What to Do and What to Avoid
- Dim, warm lighting from 9 PM
- Consistent bedtime ± 20 minutes
- Warm shower 60–90 min before bed
- Room temperature 16–19°C
- Physical book or low-stakes audio
- Writing tomorrow's to-do list
- Magnesium glycinate 45 min before bed
- White / brown noise if ambient noise varies
- Complete darkness (blackout curtains or mask)

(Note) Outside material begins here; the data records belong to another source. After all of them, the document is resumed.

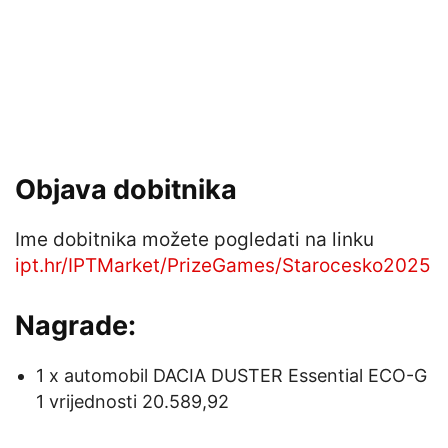
Objava dobitnika
Ime dobitnika možete pogledati na linku
ipt.hr/IPTMarket/PrizeGames/Starocesko2025
Nagrade:
1 x automobil DACIA DUSTER Essential ECO-G
1 vrijednosti 20.589,92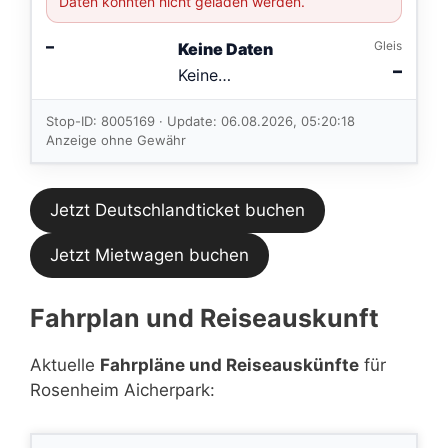
Daten konnten nicht geladen werden.
–
Gleis
Keine Daten
–
Keine
Verbindungen
im aktuellen
Stop-ID: 8005169 · Update: 06.08.2026, 05:20:18
Feed.
Anzeige ohne Gewähr
Jetzt Deutschlandticket buchen
Jetzt Mietwagen buchen
Fahrplan und Reiseauskunft
Aktuelle
Fahrpläne und Reiseauskünfte
für
Rosenheim Aicherpark: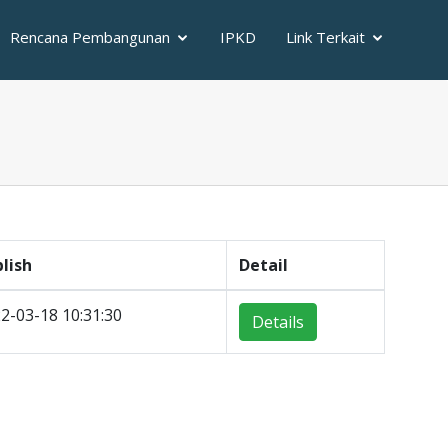
Rencana Pembangunan
IPKD
Link Terkait
lish
Detail
2-03-18 10:31:30
Details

- Consistent wake time the next morning
- Bright overhead lighting after 9 PM
- Phone in bed or on nightstand
- Work email or Slack after 9 PM
- News, social media, outrage content
- Alcohol within 3 hours of bed
- Caffeine after 2–3 PM
- Large meals within 2 hours of bed
- Vigorous exercise within 2 hours of bed
- Watching the clock when trying to sleep
- Sleeping in to compensate for poor nights
Adapting the Routine for Canadian Seasons
Canada's light extremes mean the evening routine needs seasonal adjustment — it's not a one-size-all-year approach.
Winter (October–March)
Darkness arrives early — sometimes before 4 PM in northern cities. This is biologically helpful for melatonin onset but psychologically difficult. Many Canadians find their evening energy drops very early in winter, which can lead to going to bed too early and then waking at 3–4 AM. If this is you, use low-level bright light (a lamp, not a therapy lamp) between 6–8 PM to maintain alertness, then dim aggressively from 9 PM. This extends your natural melatonin window to a more socially functional bedtime without disrupting it. See our SAD and sleep guide for the full winter picture.
Summer (May–August)
Sunset at 9–10 PM in many Canadian cities makes melatonin production genuinely difficult. Blackout curtains in the bedroom are essential, not optional. The evening routine needs to start earlier relative to your target bedtime — and you may need to be more disciplined about the lighting transition because the outdoor environment is working against you. Some Canadians benefit from low-dose melatonin (0.5 mg) in summer to supplement the suppressed natural production.
Building the Habit: The First Two Weeks
Evening routines fail most often because people try to implement everything at once and abandon it when one element breaks. A better approach: pick two anchor behaviours and hold them for two weeks before adding more.
The two highest-leverage anchors to start with are the light dim (9 PM, non-negotiable) and the consistent wake time (the next morning). The wake time is actually the most important circadian anchor of all — it determines your sleep pressure and makes the bedtime progressively easier to hit. Most sleep researchers, if forced to choose a single intervention, would choose a consistent wake time over everything else in the evening routine.
Once those two are automatic — typically 10–14 days — add the screen cutoff. Then the worry dump. Then the warm shower if you want it. Layer, don't overhaul.